What can hospice and the pharmacy do to prevent narcotic abuse and diversion? ACP suggests the following:

  • 1. Flag patients on admission and notify the pharmacy of possible/potential abuse and/or diversion so that the drug profile can be closely monitored.
  • 2. ACP will run CURES reports to identify patients using other physicians and/or pharmacies. Hospice will be notified of such patients and a plan of action for future dispensing of narcotics will be required.
  • 3. All narcotic dispensing will be reduced to no more than a 14 day supply.
  • 4. Avoid all oxycodone containing products, including OxyContin and Percocet, unless a medical reason necessitates its use. Patients without a morphine allergy should rarely have a need to use oxycodone to treat pain.

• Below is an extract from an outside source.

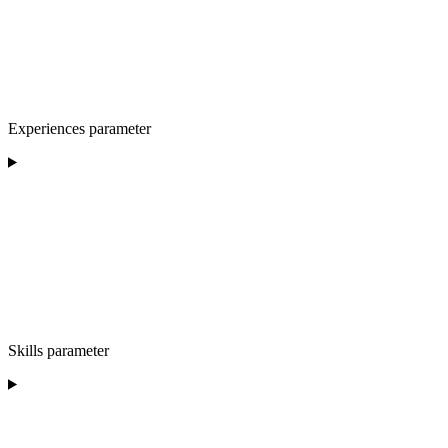
Experiences parameter
Skills parameter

  • 5. ACP recommends avoiding the “cocktail” and using alternatives, if appropriate. The following are some suggestions:
    • Refrain from using oxycodone. Use MORPHINE for pain, if no contraindications exist.
    • Avoid prescribing Norco 10/325, and USE Norco 5/325 and 7.5/325, if necessary.
    • Prescribe LORAZEPAM, rather than alprazolam.
    • Avoid promethazine/codeine. Alternatively, use PROMETHAZINE DM. For severe cough, consider guaifenesin/codeine (Robitussin AC).
    • Instead of carisoprodol (Soma), use CYCLOBENZAPRINE (Flexeril) or BACLOFEN
  • 6. Instead of increasing narcotic doses, try adding non-narcotic drugs appropriate for pain control. Some options include:
    • Anti-inflammatory drugs (NSAIDS)
    • Gabapentin
    • Lidocaine 4% patch (OTC)
    • Aspercreme/lidocaine topical cream
    • Low dose steroids
    • Duloxetine (Cymbalta)

Be advised that ACP is not instructing prescribers on how to treat their patients. These are merely suggestions to help fight this nation-wide epidemic. Prescribers will recognize what is appropriate for each patient taking into account the diagnosis and medical history. Remember that the greatest potential for abuse and diversion will take place for hospice patients residing at home (and not facilities). Currently, California law (Health and Safety Code Section 11165.1) requires all California licensed prescribers authorized to prescribe scheduled drugs to register for access to CURES (https://oag.ca.gov/cures). This valuable resource assists health care providers ensure appropriate prescribing and dispensing of Schedule II, II, and IV controlled substances. Together we can make an impact on this problem and prevent diversion without affecting patient care.